Facebook’s infamous Project Spartan, the company’s HTML5 app store, went live yesterday as part of the update to the Facebook mobile web site, iPhone app and new iPad app. As part of that silent release – no fanfare, no CEO on a stage, no sweaty Mark Zuckerberg – Facebook gaming giant “wooga” launched the new platform’s first game, Magic Land Island.

While the game itself is mildly interesting, it’s the technology aspect that is worth noting, and wooga’s CTO, Philipp Moeser, seems particularly excited about the possibilities afforded by mobile HTML5 applications…

In a press release sent to iDownloadBlog today, Moeser said that the company was surprised by the power of HTML5, and that they expect it to give rise to a new segment in the market.

“The rapid technological development and possibilities of HTML5 surprised us during the development process and we are really seeing a lot of potential for a new segment of mobile social games.”

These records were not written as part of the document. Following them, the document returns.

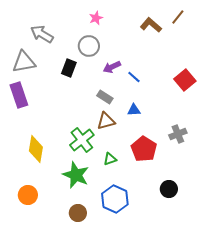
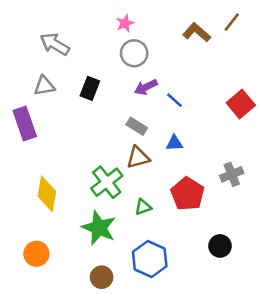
gray circle: (89, 46) -> (134, 53), moved
gray triangle: (24, 62) -> (44, 86), moved, size x0.7

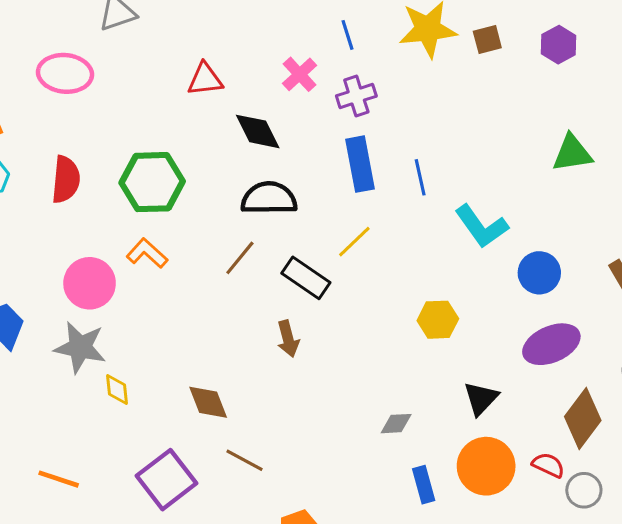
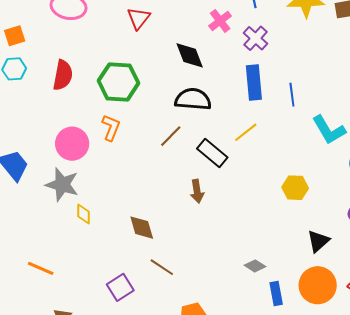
red triangle: (205, 79) -> (139, 18), moved, turned -50
purple cross: (356, 96) -> (256, 38), turned -35
orange L-shape: (147, 253) -> (111, 128), turned 64
gray diamond: (396, 424) -> (255, 266), moved, turned 30
purple square: (167, 480) -> (120, 287), moved, size x0.7

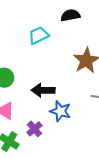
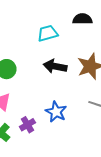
black arrow: (43, 90) -> (55, 66), moved

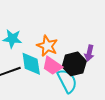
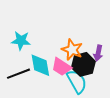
orange star: (47, 46) -> (72, 50), moved

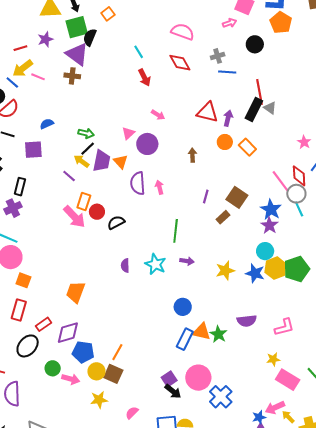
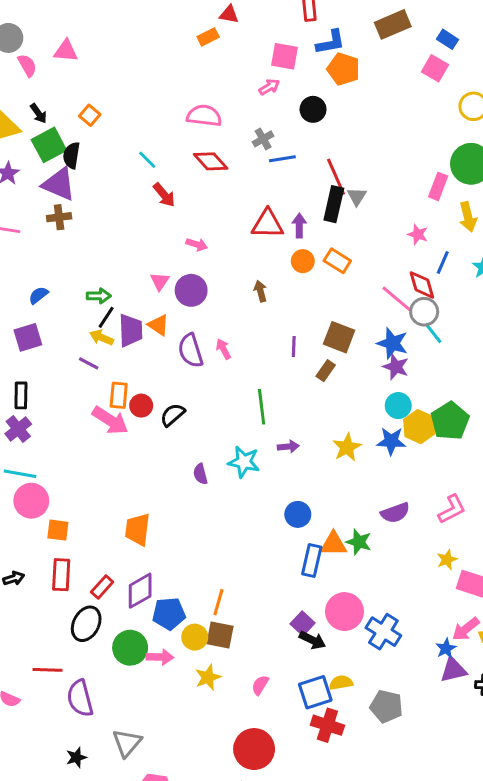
gray triangle: (270, 108) -> (357, 196), turned 40
green circle: (53, 368) -> (130, 648), size x1.5

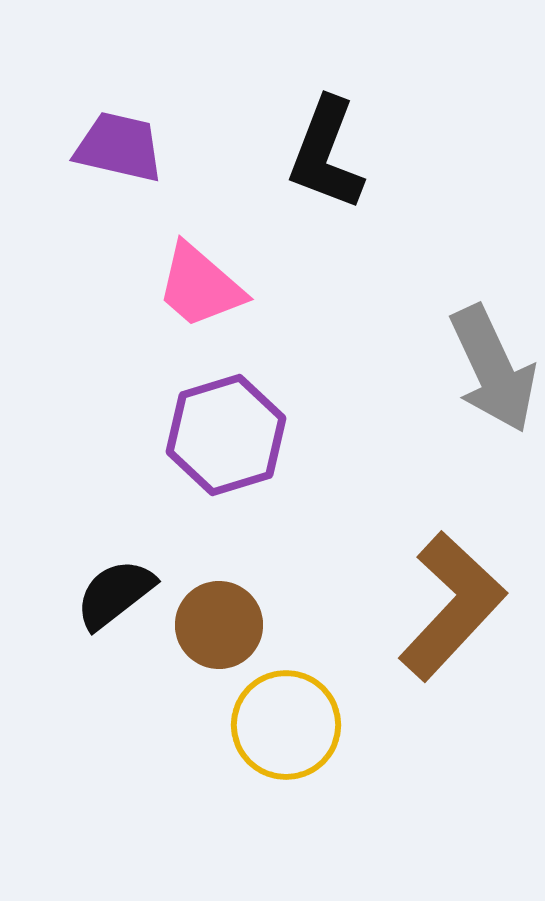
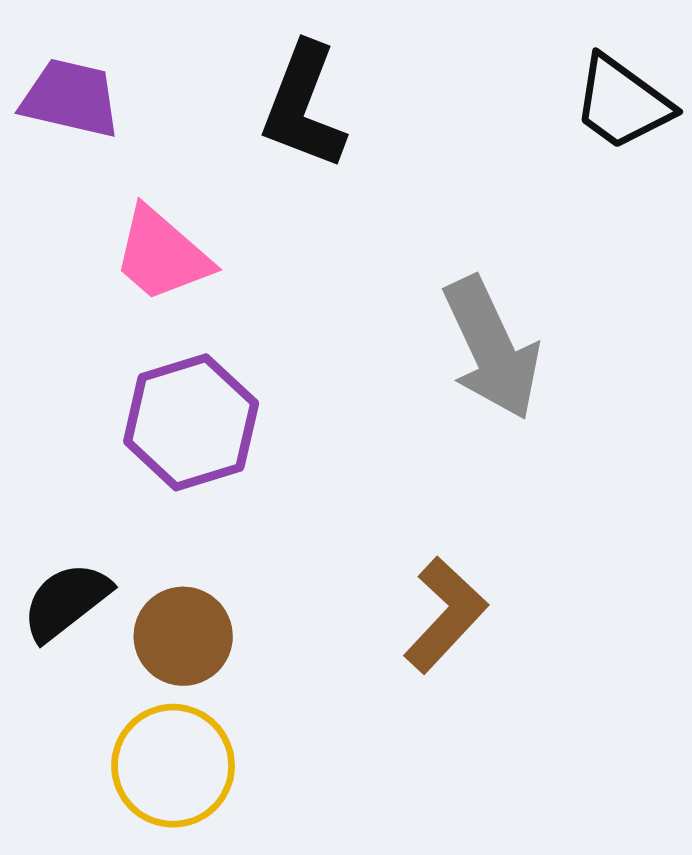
brown L-shape: (452, 606) -> (445, 615), size x0.7
yellow circle: (286, 725) -> (173, 766), moved

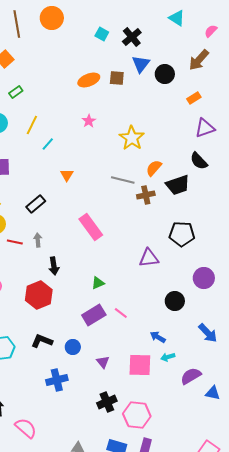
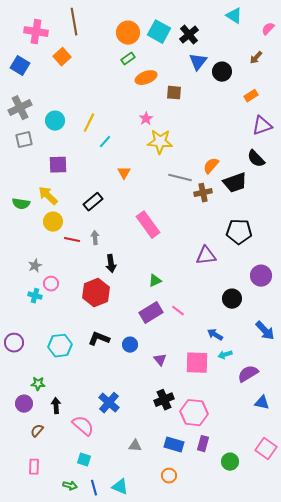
orange circle: (52, 18) -> (128, 33), moved
cyan square: (102, 34) -> (159, 32), size x1.6
brown arrow: (199, 60) -> (256, 58), size x0.6
brown square: (117, 78) -> (174, 93), moved
green rectangle: (16, 92) -> (128, 59), moved
yellow star: (132, 138) -> (160, 142), moved, turned -30
blue cross: (57, 380) -> (109, 403), moved, turned -35
blue triangle: (213, 393) -> (262, 403), moved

The team at wooga is understandably excited by their new baby too, which acts as a mobile version of the Facebook game going by the same name, sans the ‘island’ part and they go so far as to claim Magic Land Island as “one of the technologically most sophisticated mobile HTML5 games.”

Facebook’s new HTML5 apps can be accessed within the updated iOS application, via the sidebar, which is now home to just about everything Facebook-related. While there doesn’t yet appear to be a real home for these apps currently, users must know the name of the app they are looking for, and then search for it – we expect a whole new online market to come about as part of the Spartan project.

Apple isn’t completely cut out of the equation either, with that same Facebook sidebar offering links to the App Store, should there be an iOS-coded version of an app available. This means Apple still gets a cut of any revenue generated, and while Facebook’s HTML5 apps get parity with their App Store brethren.

This is just the start for Facebook and their push into the world of app stores, but with Apple, Amazon, Google and now Facebook all having their own store of sorts, do customers run the risk of confusion eventually?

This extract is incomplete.